1年以上前、リリース直後ぐらいのZennでXSSを見つけた話です。

経験的にはmarkdownをカスタマイズしているサービスは大抵XSSがある……ということでZennのmarkdown記法を確認しながらガチャガチャやっていると見つけました。Zenn自体はReactで書かれているのでXSSは起きにくいのですが、Zennで使用しているmarkdown-itのplugin側に脆弱性がありました。
発見時はZennのeditorのコードがGithubで公開されていることに気づいていなかったので、Zennの問い合わせフォーム経由で報告したところ、catnoseさんによりその日の深夜に修正されて、翌日にはplugin側への修正PRも作成されていました。

markdown-it-prism

コードブロックの言語指定の部分に " をいれると以降の部分にHTMLを記述できました。lang の値がエスケープされていなかったためですね。

https://github.com/jGleitz/markdown-it-prism/pull/137
https://snyk.io/vuln/SNYK-JS-MARKDOWNITPRISM-1040462

markdown-it-texmath

Katexの文法でエラーが発生した際の出力がエスケープされていなかったため、エラーをわざと発生させてその中に攻撃コードを入れるとXSSとなりました。

https://github.com/goessner/markdown-it-texmath/pull/22
https://snyk.io/vuln/SNYK-JS-MARKDOWNITTEXMATH-1040463

markdown-itのplugin

その後、しばらくしてからnpmに公開されているmarkdown-itのpluginをよく利用されているものから順にまとめて確認しました。
https://www.npmjs.com/search?q=keywords%3Amarkdown-it-plugin&page=1&perPage=20&ranking=popularity

このタイミングの前後でhackeroneのNode.js third-party modulesが閉じられてしまい報告先に困りましたが、Synk社の脆弱性報告フォーム (https://snyk.io/vulnerability-disclosure/) から報告し、CVEが割り当てられました。

修正された脆弱性も受け付けているようでしたので、ついでにmarkdown-it-prismとmarkdown-it-texmathについても報告しました。
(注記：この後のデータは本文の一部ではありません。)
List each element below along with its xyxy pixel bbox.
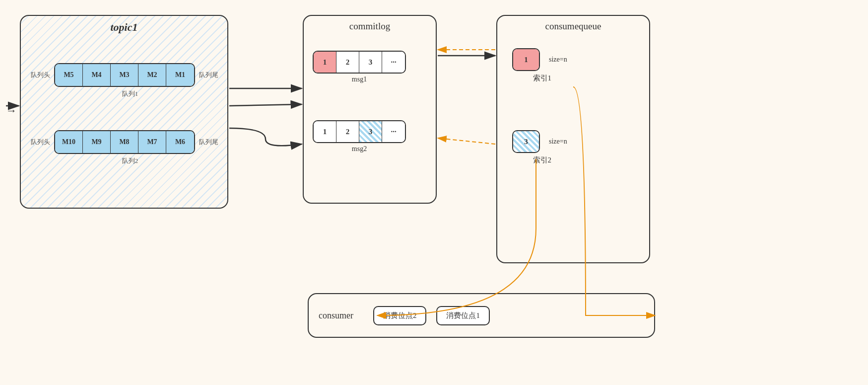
msg1-group: 1 2 3 ··· msg1 <box>313 51 406 83</box>
msg1-cell-2: 2 <box>336 52 359 73</box>
commitlog-box: commitlog 1 2 3 ··· msg1 1 2 3 ··· msg2 <box>303 15 437 204</box>
consumer-point2: 消费位点2 <box>373 306 427 325</box>
queue2-cell-m6: M6 <box>166 131 194 153</box>
index1-group: 1 size=n 索引1 <box>512 48 567 83</box>
queue2-cells: M10 M9 M8 M7 M6 <box>54 130 195 154</box>
queue1-cell-m1: M1 <box>166 64 194 86</box>
topic-title: topic1 <box>21 21 227 34</box>
diagram: topic1 队列头 M5 M4 M3 M2 M1 队列尾 队列1 队列头 M1… <box>0 0 868 385</box>
queue1-cell-m4: M4 <box>83 64 111 86</box>
index1-name: 索引1 <box>517 74 567 83</box>
queue1-label-left: 队列头 <box>31 71 50 79</box>
queue2-label-right: 队列尾 <box>199 138 218 147</box>
queue1-row: 队列头 M5 M4 M3 M2 M1 队列尾 <box>31 63 218 87</box>
queue1-cell-m5: M5 <box>55 64 83 86</box>
topic-box: topic1 队列头 M5 M4 M3 M2 M1 队列尾 队列1 队列头 M1… <box>20 15 228 209</box>
consumer-box: consumer 消费位点2 消费位点1 <box>308 293 655 338</box>
msg1-cell-3: 3 <box>359 52 382 73</box>
queue2-row: 队列头 M10 M9 M8 M7 M6 队列尾 <box>31 130 218 154</box>
msg2-cell-1: 1 <box>314 121 336 142</box>
index2-cells: 3 <box>512 130 540 153</box>
consumequeue-title: consumequeue <box>497 21 649 32</box>
index1-size: size=n <box>549 56 567 64</box>
index2-name: 索引2 <box>517 155 567 165</box>
msg1-label: msg1 <box>313 76 406 83</box>
msg1-cells: 1 2 3 ··· <box>313 51 406 74</box>
queue1-label-right: 队列尾 <box>199 71 218 79</box>
msg2-cell-dots: ··· <box>382 121 405 142</box>
queue1-cell-m3: M3 <box>111 64 138 86</box>
queue2-cell-m10: M10 <box>55 131 83 153</box>
queue2-name: 队列2 <box>61 156 200 165</box>
msg2-group: 1 2 3 ··· msg2 <box>313 120 406 153</box>
queue2-label-left: 队列头 <box>31 138 50 147</box>
topic-hatch <box>21 16 227 208</box>
queue1-cell-m2: M2 <box>138 64 166 86</box>
svg-line-8 <box>229 104 302 106</box>
index1-cell: 1 <box>513 49 539 70</box>
index2-cell: 3 <box>513 131 539 152</box>
msg1-cell-dots: ··· <box>382 52 405 73</box>
consumer-point1: 消费位点1 <box>436 306 490 325</box>
queue2-cell-m8: M8 <box>111 131 138 153</box>
msg2-cell-3: 3 <box>359 121 382 142</box>
input-arrow: → <box>6 104 17 117</box>
index2-size: size=n <box>549 138 567 146</box>
consumequeue-box: consumequeue 1 size=n 索引1 3 size=n 索引2 <box>496 15 650 263</box>
index1-cells: 1 <box>512 48 540 71</box>
index2-group: 3 size=n 索引2 <box>512 130 567 165</box>
msg2-cells: 1 2 3 ··· <box>313 120 406 143</box>
svg-line-7 <box>438 138 495 144</box>
queue2-cell-m9: M9 <box>83 131 111 153</box>
queue1-name: 队列1 <box>61 89 200 98</box>
msg1-cell-1: 1 <box>314 52 336 73</box>
consumer-label: consumer <box>319 310 353 321</box>
queue1-cells: M5 M4 M3 M2 M1 <box>54 63 195 87</box>
commitlog-title: commitlog <box>304 21 436 32</box>
msg2-cell-2: 2 <box>336 121 359 142</box>
queue2-cell-m7: M7 <box>138 131 166 153</box>
msg2-label: msg2 <box>313 145 406 153</box>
脆弱性DBの同期がどういう扱いになっているかよくわからないのですが、これらはGithub advisoryには2021年12月末時点では記載されていないため、 npm audit を使った検査でも検出できないようです。 2022年の間にGitHub Advisory Databaseにもそれぞれ登録されてれていたようです(markdown-it-toc GHSA-wfvx-fx73-3rfj,markdown-it-highlightjs GHSA-f246-xrrj-g8j6,markdown-it-decorate GHSA-rhf5-2378-3w3w)
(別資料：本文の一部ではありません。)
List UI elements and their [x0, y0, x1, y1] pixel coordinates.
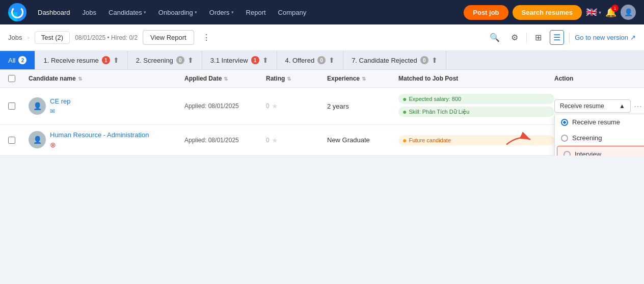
row1-chevron-icon: ▲	[619, 102, 625, 110]
col-header-applied-date[interactable]: Applied Date ⇅	[184, 75, 266, 82]
col-header-rating[interactable]: Rating ⇅	[266, 75, 327, 82]
stage-tab-screening[interactable]: 2. Screening 0 ⬆	[128, 51, 202, 69]
select-all-cell[interactable]	[8, 75, 29, 82]
row2-select[interactable]	[8, 137, 29, 144]
col-header-experience[interactable]: Experience ⇅	[327, 75, 398, 82]
stage-tab-all[interactable]: All 2	[0, 51, 35, 69]
stage-badge-interview: 1	[251, 56, 259, 64]
row1-tag-salary-text: Expected salary: 800	[409, 96, 461, 102]
col-header-action: Action	[554, 75, 636, 82]
jobs-breadcrumb[interactable]: Jobs	[8, 34, 22, 41]
table-header: Candidate name ⇅ Applied Date ⇅ Rating ⇅…	[0, 70, 644, 88]
nav-company[interactable]: Company	[273, 0, 312, 24]
more-options-button[interactable]: ⋮	[199, 31, 213, 44]
sort-rating-icon: ⇅	[287, 76, 291, 82]
row2-name[interactable]: Human Resource - Administration	[50, 131, 149, 139]
app-logo[interactable]	[8, 3, 26, 21]
row1-experience: 2 years	[327, 102, 398, 110]
nav-onboarding[interactable]: Onboarding▾	[153, 0, 202, 24]
sort-date-icon: ⇅	[224, 76, 228, 82]
row2-info: Human Resource - Administration ⊗	[50, 131, 149, 149]
stage-tab-rejected-label: 7. Candidate Rejected	[352, 57, 417, 64]
nav-jobs[interactable]: Jobs	[77, 0, 101, 24]
stage-tab-interview[interactable]: 3.1 Interview 1 ⬆	[202, 51, 277, 69]
select-all-checkbox[interactable]	[8, 75, 15, 82]
nav-orders[interactable]: Orders▾	[204, 0, 239, 24]
stage-tab-interview-label: 3.1 Interview	[210, 57, 248, 64]
divider	[526, 33, 527, 43]
col-matched-label: Matched to Job Post	[398, 75, 458, 82]
sort-name-icon: ⇅	[78, 76, 82, 82]
dropdown-label-interview: Interview	[575, 150, 601, 156]
upload-icon-offered[interactable]: ⬆	[329, 56, 335, 64]
dropdown-option-screening[interactable]: Screening	[555, 130, 644, 146]
stage-tab-receive-resume-label: 1. Receive resume	[43, 57, 98, 64]
table-row: 👤 Human Resource - Administration ⊗ Appl…	[0, 125, 644, 156]
row1-select[interactable]	[8, 102, 29, 110]
dropdown-option-receive-resume[interactable]: Receive resume	[555, 114, 644, 130]
nav-dashboard[interactable]: Dashboard	[33, 0, 75, 24]
subbar-right: 🔍 ⚙ ⊞ ☰ Go to new version ↗	[487, 30, 636, 45]
notification-badge: 1	[611, 5, 619, 12]
row2-candidate-cell: 👤 Human Resource - Administration ⊗	[29, 131, 184, 149]
divider2	[569, 33, 570, 43]
upload-icon-interview[interactable]: ⬆	[262, 56, 269, 64]
radio-receive-resume	[561, 119, 568, 126]
row2-dot: ●	[403, 136, 407, 144]
filter-icon-button[interactable]: ⚙	[508, 31, 521, 44]
stage-badge-offered: 0	[317, 56, 326, 64]
table-row: 👤 CE rep ✉ Applied: 08/01/2025 0 ★ 2 yea…	[0, 88, 644, 125]
stage-tab-offered-label: 4. Offered	[285, 57, 315, 64]
stage-tab-offered[interactable]: 4. Offered 0 ⬆	[277, 51, 344, 69]
col-applied-label: Applied Date	[184, 75, 222, 82]
row1-status-button[interactable]: Receive resume ▲	[554, 99, 631, 113]
nav-candidates[interactable]: Candidates▾	[103, 0, 151, 24]
candidates-table: Candidate name ⇅ Applied Date ⇅ Rating ⇅…	[0, 70, 644, 156]
upload-icon-screening[interactable]: ⬆	[187, 56, 194, 64]
stage-tab-receive-resume[interactable]: 1. Receive resume 1 ⬆	[35, 51, 127, 69]
row2-tag-future: ● Future candidate	[398, 135, 554, 145]
navbar-right: Post job Search resumes 🇬🇧 ▾ 🔔 1 👤	[464, 5, 636, 20]
row2-rating[interactable]: 0 ★	[266, 136, 327, 144]
row1-applied-date: Applied: 08/01/2025	[184, 102, 266, 110]
view-report-button[interactable]: View Report	[143, 30, 194, 45]
upload-icon-receive[interactable]: ⬆	[113, 56, 119, 64]
row2-rating-value: 0	[266, 137, 270, 144]
row1-rating[interactable]: 0 ★	[266, 102, 327, 110]
search-icon-button[interactable]: 🔍	[487, 31, 503, 44]
user-avatar[interactable]: 👤	[621, 5, 636, 20]
stage-tab-all-label: All	[8, 57, 15, 64]
search-resumes-button[interactable]: Search resumes	[513, 5, 582, 20]
col-name-label: Candidate name	[29, 75, 76, 82]
row1-tags: ● Expected salary: 800 ● Skill: Phân Tíc…	[398, 94, 554, 118]
stage-tab-screening-label: 2. Screening	[136, 57, 173, 64]
radio-interview	[564, 151, 571, 156]
job-tab[interactable]: Test (2)	[35, 31, 70, 44]
nav-report[interactable]: Report	[241, 0, 271, 24]
row1-more-actions[interactable]: ⋯	[634, 101, 642, 111]
row2-checkbox[interactable]	[8, 137, 15, 144]
dropdown-option-interview[interactable]: Interview	[557, 146, 644, 156]
row1-dot1: ●	[403, 95, 407, 103]
go-new-version-button[interactable]: Go to new version ↗	[575, 34, 636, 41]
dropdown-label-receive-resume: Receive resume	[572, 118, 620, 126]
notifications-button[interactable]: 🔔 1	[605, 7, 616, 18]
row2-avatar: 👤	[29, 131, 46, 148]
external-link-icon: ↗	[630, 34, 636, 41]
upload-icon-rejected[interactable]: ⬆	[432, 56, 438, 64]
language-selector[interactable]: 🇬🇧 ▾	[586, 7, 601, 18]
grid-view-button[interactable]: ⊞	[532, 31, 545, 44]
row1-avatar: 👤	[29, 97, 46, 115]
stage-badge-receive-resume: 1	[102, 56, 110, 64]
navbar: Dashboard Jobs Candidates▾ Onboarding▾ O…	[0, 0, 644, 24]
stage-tab-rejected[interactable]: 7. Candidate Rejected 0 ⬆	[343, 51, 446, 69]
col-header-matched: Matched to Job Post	[398, 75, 554, 82]
row1-email-icon: ✉	[50, 108, 55, 115]
row1-name[interactable]: CE rep	[50, 97, 70, 105]
row2-alert-icon: ⊗	[50, 141, 56, 149]
col-header-name[interactable]: Candidate name ⇅	[29, 75, 184, 82]
job-date-info: 08/01/2025 • Hired: 0/2	[75, 34, 138, 41]
list-view-button[interactable]: ☰	[550, 30, 564, 45]
row1-checkbox[interactable]	[8, 102, 15, 110]
post-job-button[interactable]: Post job	[464, 5, 508, 20]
markdown-it-decorateとmarkdown-it-tocについては現在メンテナンスされていないようで、修正はリリースされない可能性があります。他にもmarkdown-it-katexについてもXSSが報告されていますが、いまだ修正がリリースされていません。https://github.com/waylonflinn/markdown-it-katex/pull/31

markdown-it、または他のmarkdownライブラリであっても、サービス内で使う場合は既存の脆弱性について確認をしておいたほうが良いでしょう。